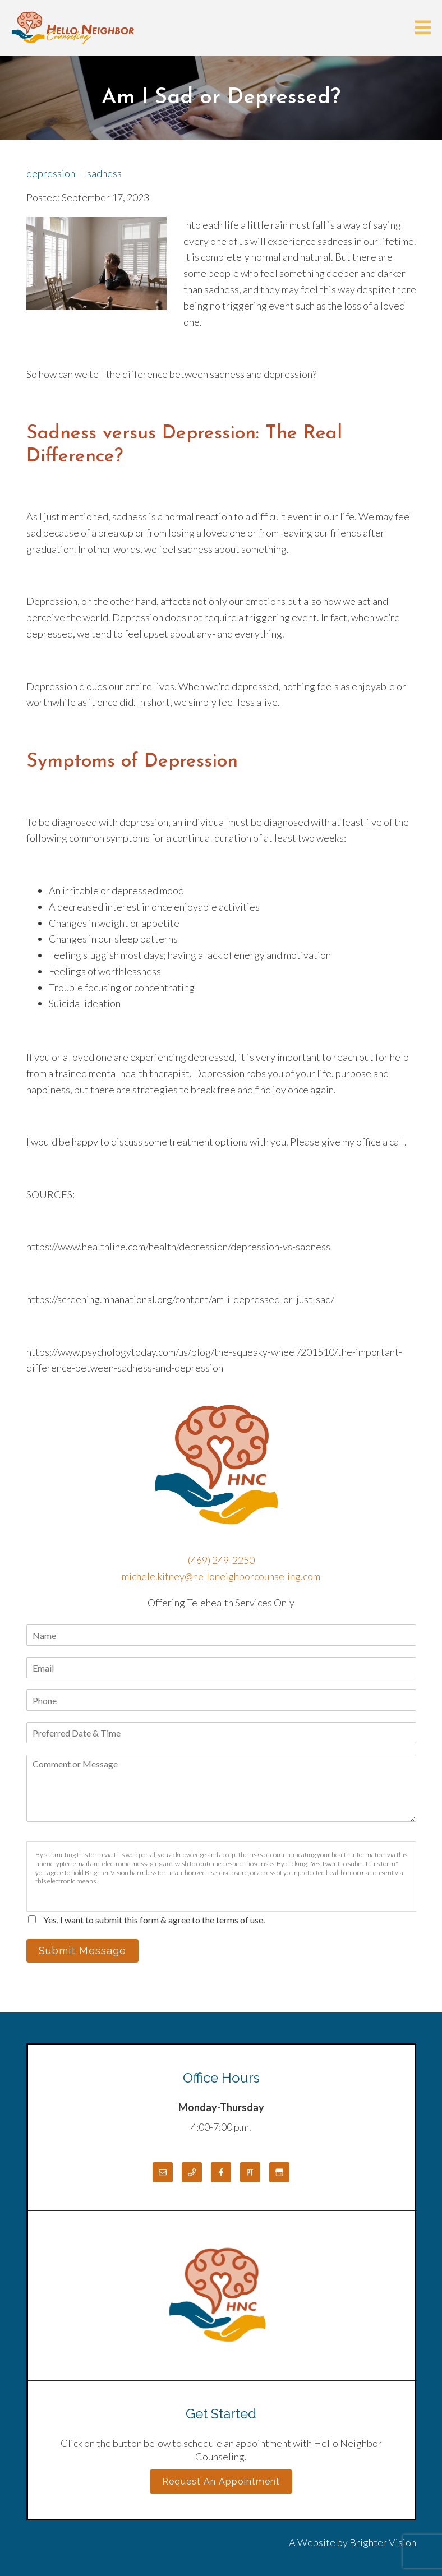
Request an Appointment (221, 2481)
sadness (104, 173)
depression (50, 173)
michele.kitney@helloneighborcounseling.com (221, 1576)
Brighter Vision (382, 2542)
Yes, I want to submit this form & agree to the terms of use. (154, 1919)
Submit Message (82, 1950)
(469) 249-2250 (221, 1560)
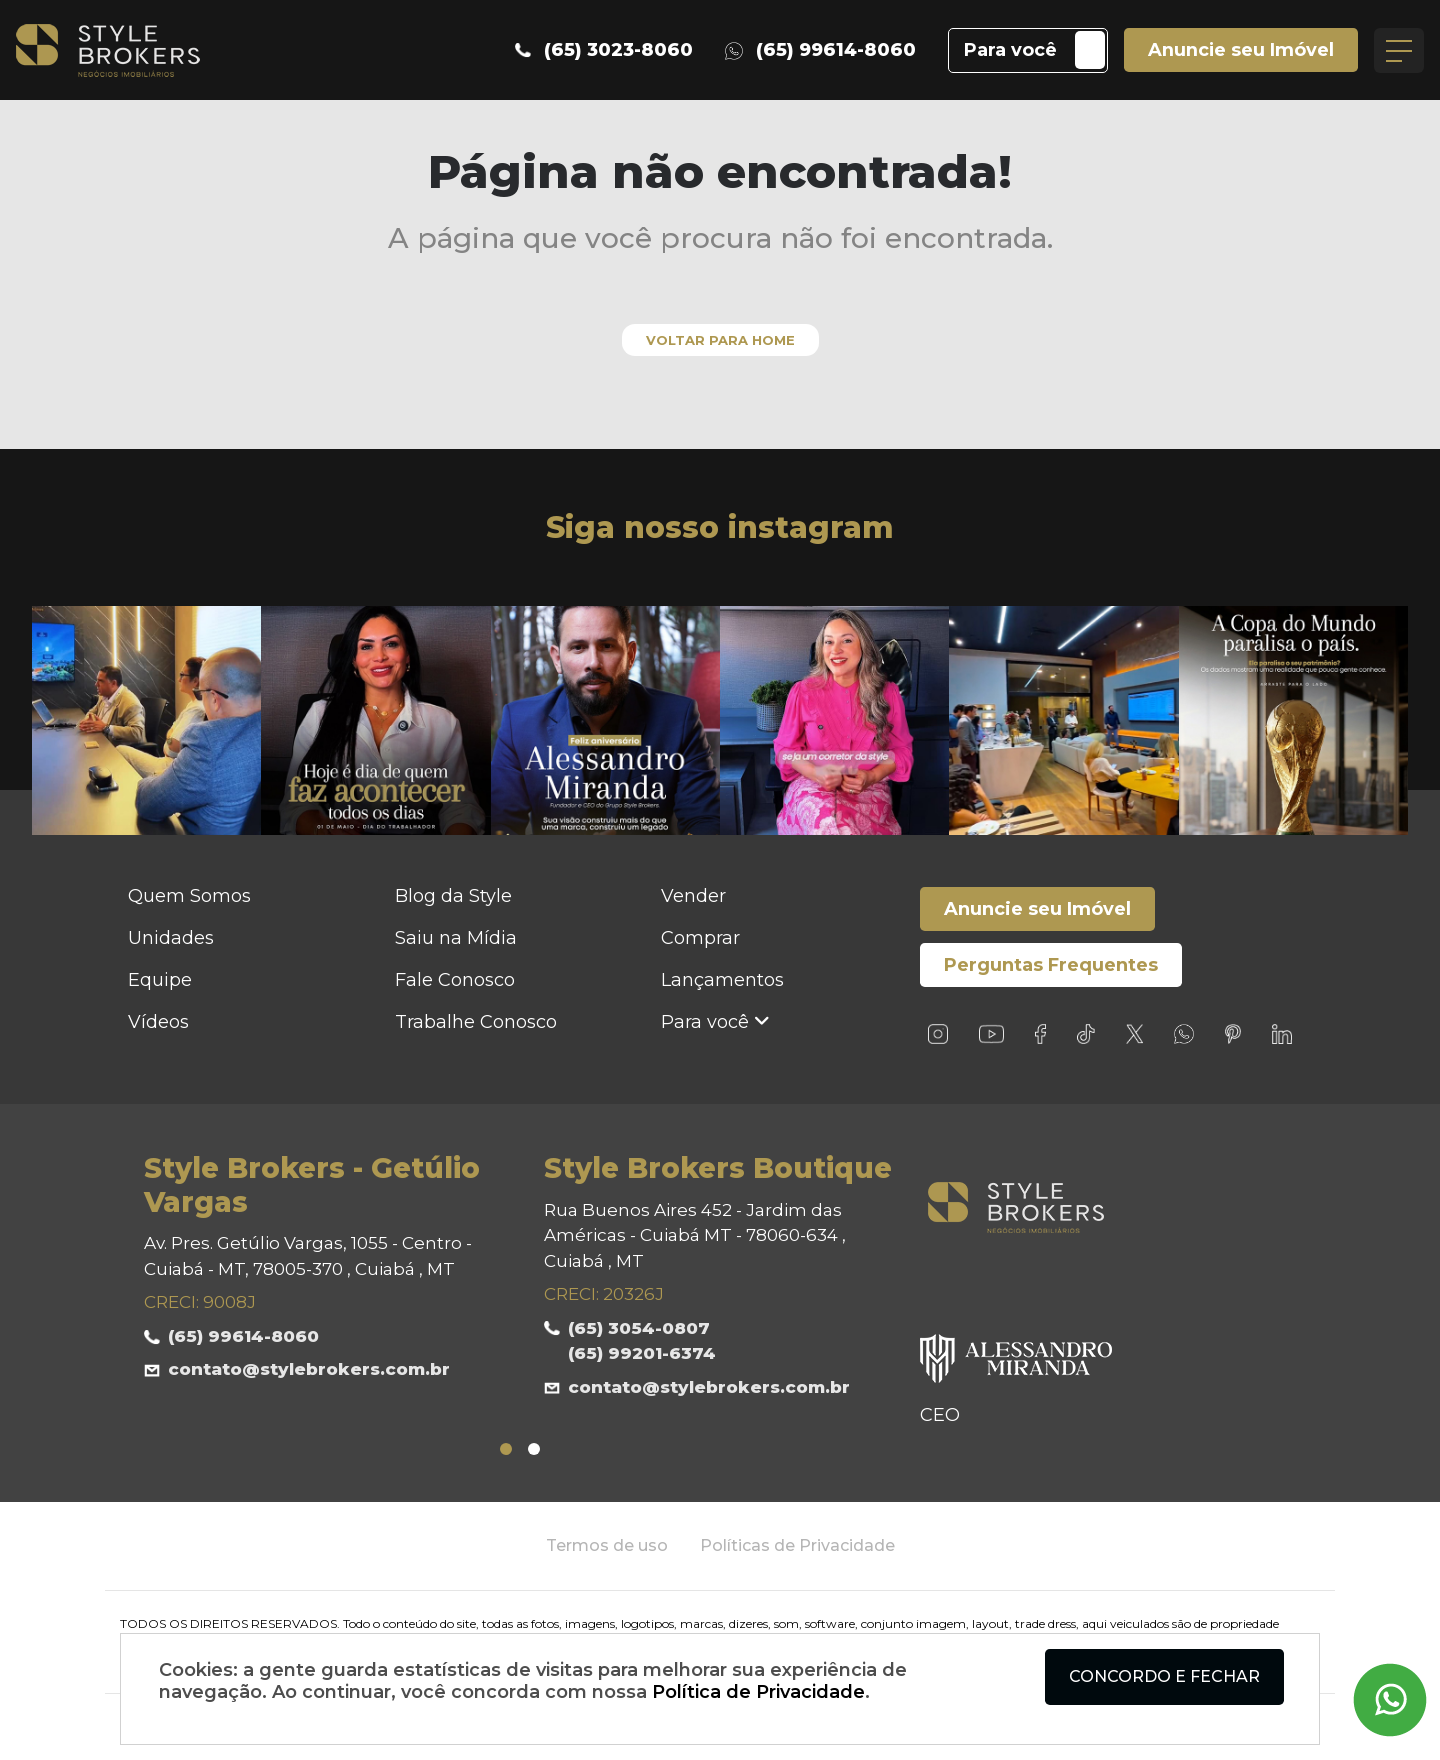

§

_What to do_
The material above must be reproduced line for line, with the images omitted.

_Response to the task_
Request an Appointment (221, 2481)
sadness (104, 173)
depression (50, 173)
michele.kitney@helloneighborcounseling.com (221, 1576)
Brighter Vision (382, 2542)
Yes, I want to submit this form & agree to the terms of use. (154, 1919)
Submit Message (82, 1950)
(469) 249-2250 (221, 1560)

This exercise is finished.